In interview, there are chuckles because doing the obvs has never been this Mohawk’d writer’s thing. “It’s very straight forward and very readable,” he asserts. “It was a play you could do with five or six people but LYT has expanded it, making their own musical instruments, using percussion and so on. A lot of work has gone into it.

“We have four aliens in a row as a framing device. In the play inside that play, there’s a Garbagerie, a family group of grandfather, mother, grandson and they are attended to in a quasi-religious ceremony. There’s a procession of Wasters who come to them.

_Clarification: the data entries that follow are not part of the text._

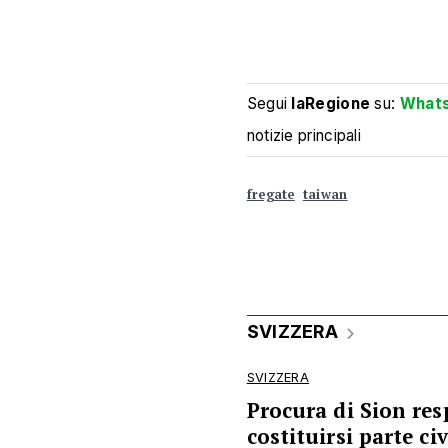
Segui
laRegione
su:
What
notizie principali
fregate
taiwan
SVIZZERA
SVIZZERA
Procura di Sion resp
costituirsi parte c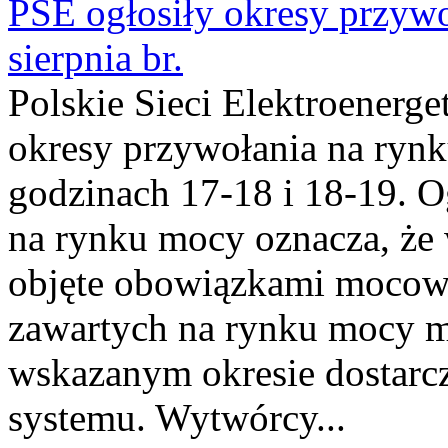
PSE ogłosiły okresy przyw
sierpnia br.
Polskie Sieci Elektroenerge
okresy przywołania na rynk
godzinach 17-18 i 18-19. 
na rynku mocy oznacza, że 
objęte obowiązkami moco
zawartych na rynku mocy mu
wskazanym okresie dostarc
systemu. Wytwórcy...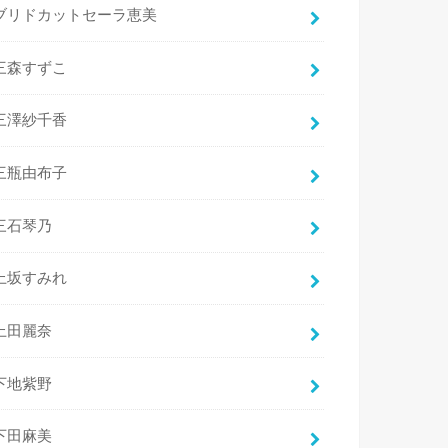
ブリドカットセーラ恵美
三森すずこ
三澤紗千香
三瓶由布子
三石琴乃
上坂すみれ
上田麗奈
下地紫野
下田麻美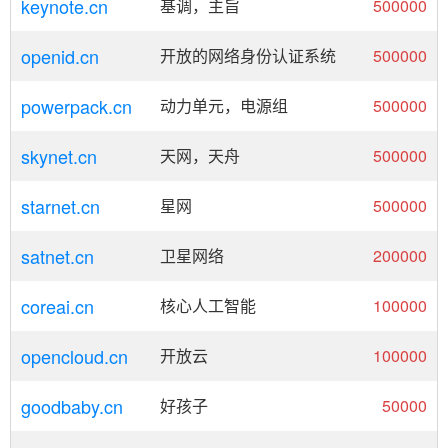
keynote.cn
基调，主旨
500000
openid.cn
开放的网络身份认证系统
500000
powerpack.cn
动力单元，电源组
500000
skynet.cn
天网，天舟
500000
starnet.cn
星网
500000
satnet.cn
卫星网络
200000
coreai.cn
核心人工智能
100000
opencloud.cn
开放云
100000
goodbaby.cn
好孩子
50000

There’s a Sad Waster and a Typical Waster and a Total Waster and so on.”

More disbelieving laughter and “hopefully there will be laughs for the play,” comments Elle Barry.  She is building on Transition Year Theatre experience and her own training in Speech and Drama, in a layering of skills and practice this year.

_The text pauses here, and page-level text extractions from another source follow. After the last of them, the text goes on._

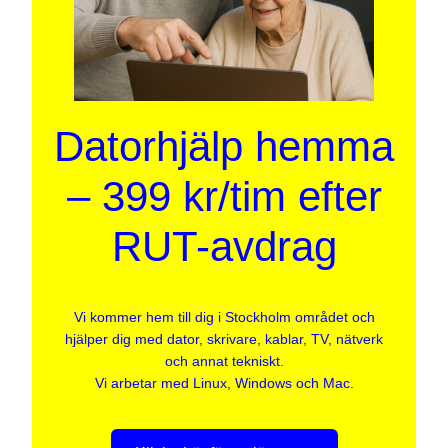
Datorhjälp hemma
– 399 kr/tim efter
RUT-avdrag
Vi kommer hem till dig i Stockholm området och
hjälper dig med dator, skrivare, kablar, TV, nätverk
och annat tekniskt.
Vi arbetar med Linux, Windows och Mac.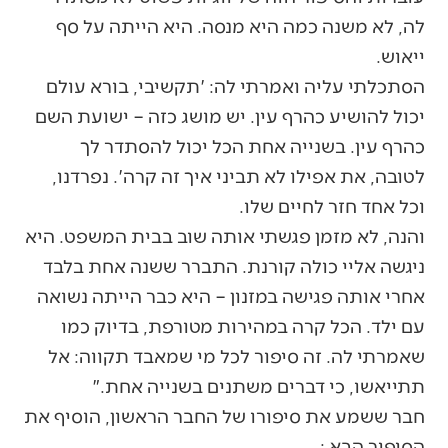
לה, לא משנה כמה היא מנסה. היא הייתה על סף
ייאוש.
הסתכלתי עליה ואמרתי לה: 'תקשיבי, בורא עולם
יכול להושיע כהרף עין. יש מושג כזה – ישועת השם
כהרף עין. בשנייה אחת הכל יכול להסתדר לך
לטובה, את אפילו לא תביני איך זה קרה'. נפרדנו,
וכל אחד חזר לחיים שלו.
והנה, לא מזמן פגשתי אותה שוב בבית המשפט. היא
ניגשה אליי כולה קורנת. התברר ששנה אחת בלבד
אחרי אותה פגישה במזנון – היא כבר הייתה נשואה
עם ילד. הכל קרה במהירות מטורפת, בדיוק כמו
שאמרתי לה. זה סיפור לכל מי שמאבד תקווה: אל
תתייאשו, כי דברים משתנים בשנייה אחת."
חבר ששמע את סיפורו של החבר הראשון, הוסיף את
הסיפור הבא :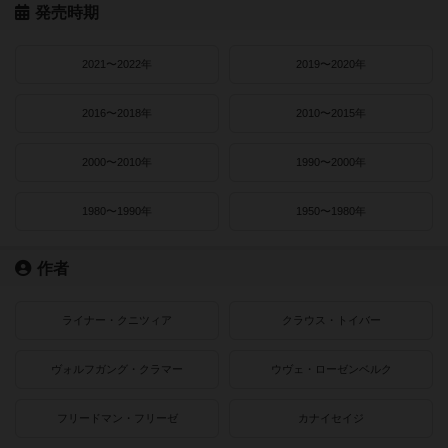
発売時期
2021〜2022年
2019〜2020年
2016〜2018年
2010〜2015年
2000〜2010年
1990〜2000年
1980〜1990年
1950〜1980年
作者
ライナー・クニツィア
クラウス・トイバー
ヴォルフガング・クラマー
ウヴェ・ローゼンベルク
フリードマン・フリーゼ
カナイセイジ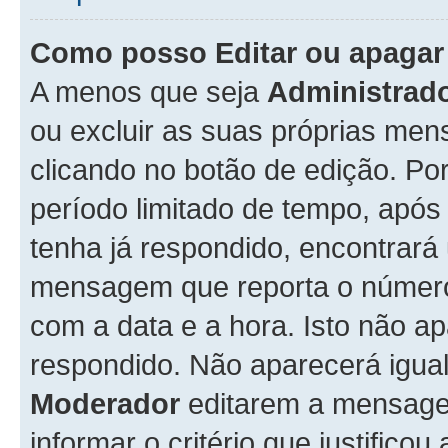
Como posso Editar ou apaga
A menos que seja
Administrad
ou excluir as suas próprias me
clicando no botão de edição. Po
período limitado de tempo, apó
tenha já respondido, encontrará
mensagem que reporta o número
com a data e a hora. Isto não 
respondido. Não aparecerá igu
Moderador
editarem a mensage
informar o critério que justificou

Her director nods. “It’s almost an old fashioned comedy, with star-crossed lovers in different classes.” The players are cast in castes such as Advertising Executives and Politicians, whose descendants are classified as “the untouchable subclass, known as Total Wasters.”

The playwright underlines the dramatic lilt to the iambic pentameter verse throughout, voiced in Received Pronunciation.

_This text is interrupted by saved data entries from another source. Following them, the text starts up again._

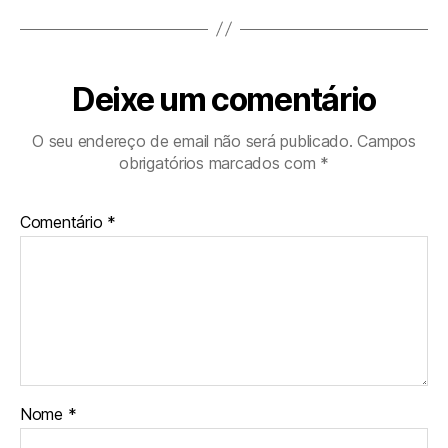
Deixe um comentário
O seu endereço de email não será publicado.
Campos
obrigatórios marcados com
*
Comentário
*
Nome
*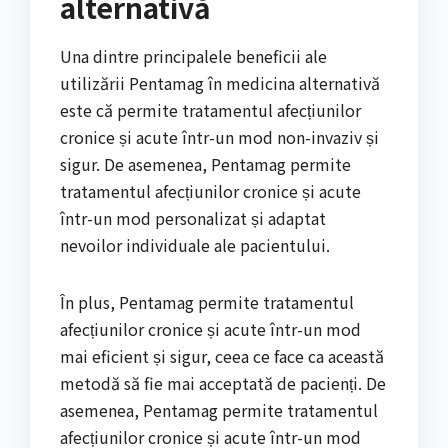
alternativă
Una dintre principalele beneficii ale
utilizării Pentamag în medicina alternativă
este că permite tratamentul afecțiunilor
cronice și acute într-un mod non-invaziv și
sigur. De asemenea, Pentamag permite
tratamentul afecțiunilor cronice și acute
într-un mod personalizat și adaptat
nevoilor individuale ale pacientului.
În plus, Pentamag permite tratamentul
afecțiunilor cronice și acute într-un mod
mai eficient și sigur, ceea ce face ca această
metodă să fie mai acceptată de pacienți. De
asemenea, Pentamag permite tratamentul
afecțiunilor cronice și acute într-un mod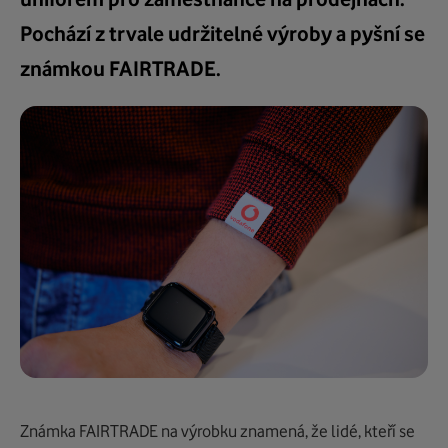
Pochází z trvale udržitelné výroby a pyšní se
známkou FAIRTRADE.
Známka FAIRTRADE na výrobku znamená, že lidé, kteří se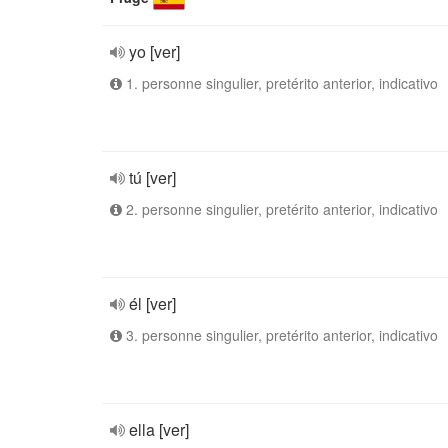
yo [ver]
1. personne singulier, pretérito anterior, indicativo
tú [ver]
2. personne singulier, pretérito anterior, indicativo
él [ver]
3. personne singulier, pretérito anterior, indicativo
ella [ver]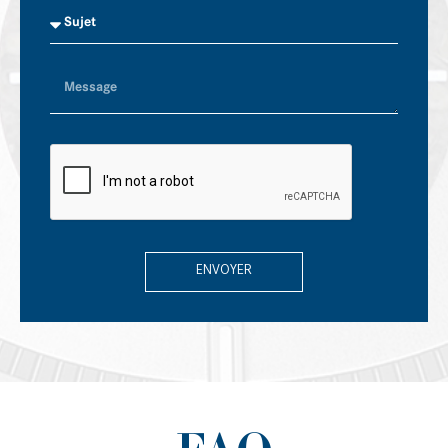
ENVOYER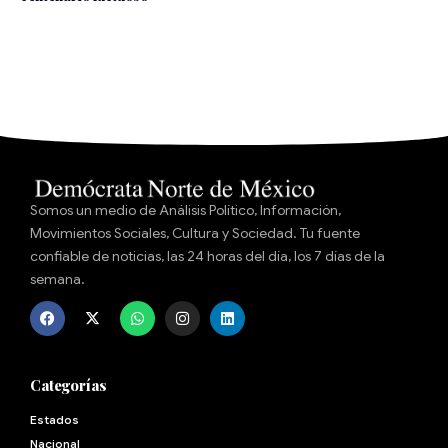
Somos un medio de Análisis Político, Información,
Movimientos Sociales, Cultura y Sociedad. Tu fuente
confiable de noticias, las 24 horas del día, los 7 días de la
semana.
Categorías
Estados
Nacional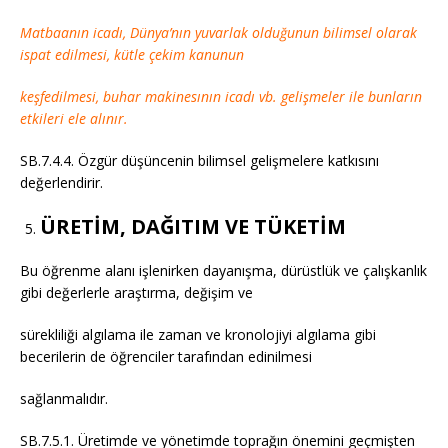
Matbaanın icadı, Dünya’nın yuvarlak olduğunun bilimsel olarak
ispat edilmesi, kütle çekim kanunun
keşfedilmesi, buhar makinesının icadı vb. gelişmeler ile bunların
etkileri ele alınır.
SB.7.4.4. Özgür düşüncenin bilimsel gelişmelere katkısını
değerlendirir.
ÜRETİM, DAĞITIM VE TÜKETİM
Bu öğrenme alanı işlenirken dayanışma, dürüstlük ve çalışkanlık
gibi değerlerle araştırma, değişim ve
sürekliliği algılama ile zaman ve kronolojiyi algılama gibi
becerilerin de öğrenciler tarafından edinilmesi
sağlanmalıdır.
SB.7.5.1. Üretimde ve yönetimde toprağın önemini geçmişten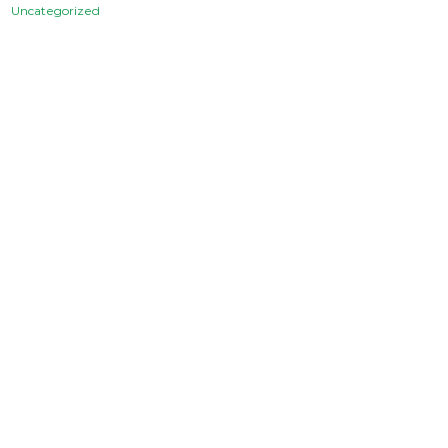
Uncategorized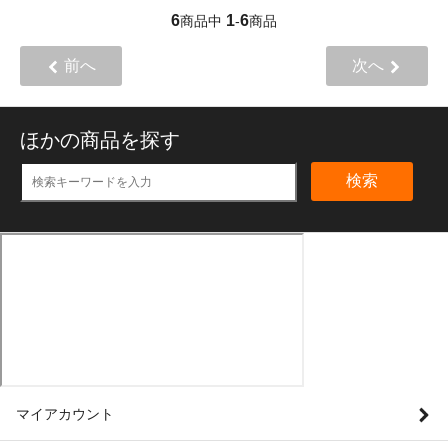
6
1
6
商品中
-
商品
前へ
次へ
ほかの商品を探す
検索
マイアカウント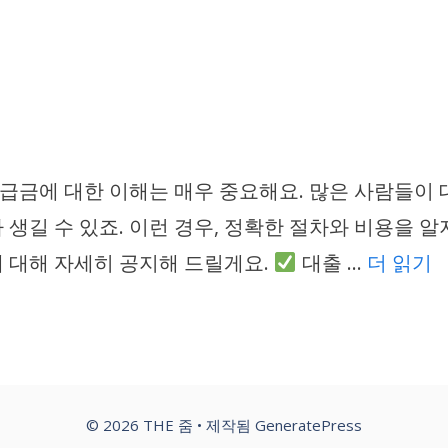
금에 대한 이해는 매우 중요해요. 많은 사람들이 
생길 수 있죠. 이런 경우, 정확한 절차와 비용을 알지
 대해 자세히 공지해 드릴게요.
대출 …
더 읽기
© 2026 THE 줌
• 제작됨
GeneratePress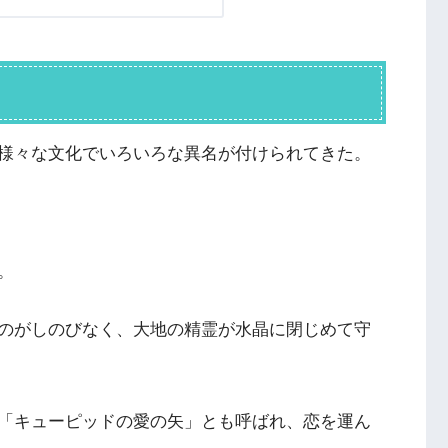
様々な文化でいろいろな異名が付けられてきた。
。
のがしのびなく、大地の精霊が水晶に閉じめて守
「キューピッドの愛の矢」とも呼ばれ、恋を運ん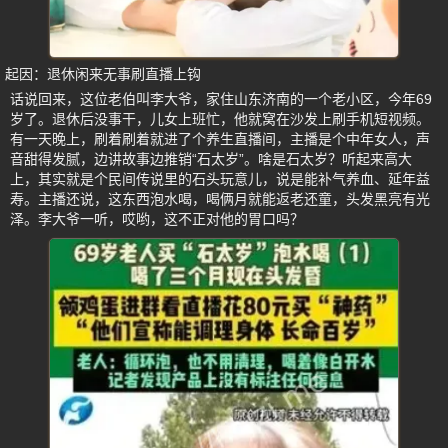
起因：退休闲来无事刷直播上钩
话说回来，这位老伯叫李大爷，家住山东济南的一个老小区，今年69
岁了。退休后没事干，儿女上班忙，他就窝在沙发上刷手机短视频。
有一天晚上，刷着刷着就进了个养生直播间，主播是个中年女人，声
音甜得发腻，边讲故事边推销“石太岁”。啥是石太岁？听起来高大
上，其实就是个民间传说里的石头玩意儿，说是能补气养血、延年益
寿。主播还说，这东西泡水喝，喝俩月就能返老还童，头发黑亮有光
泽。李大爷一听，哎哟，这不正对他的胃口吗？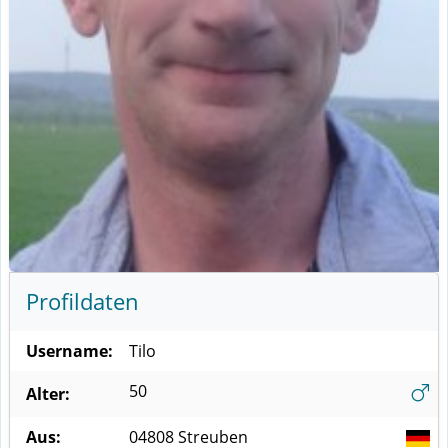
Profildaten
Username:
Tilo
50
Alter:
Aus:
04808
Streuben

All Limerick Youth Theatre members are on stage, as well as contributing to production values. The back up team impresses: Martin Shannon on set, Emily Waters on lighting, with Shane Hickey O’Mara, Kerrie Ahern and Kate Hodmon with various oversights.

Design and score are integrated to the drama. Elle says that “a lot of our costumes and our set are made of recycled rubbish and we take that into account. For instruments we have tins, biscuit tins, rice in packages.”

From Shane: “We have barrels for drums, an old heater – a SuperSer, rulers, a trumpet as the only real instrument. With these we create a soundscape.”

“Learning through practice,” is his summation of this training unit, observing techniques and adapting to new tricks and skills.

We can view the Brave New World of The Garbagerie within ‘A Load of Rubbish’ from Thursday 15 to Saturday 17, 8pm shows.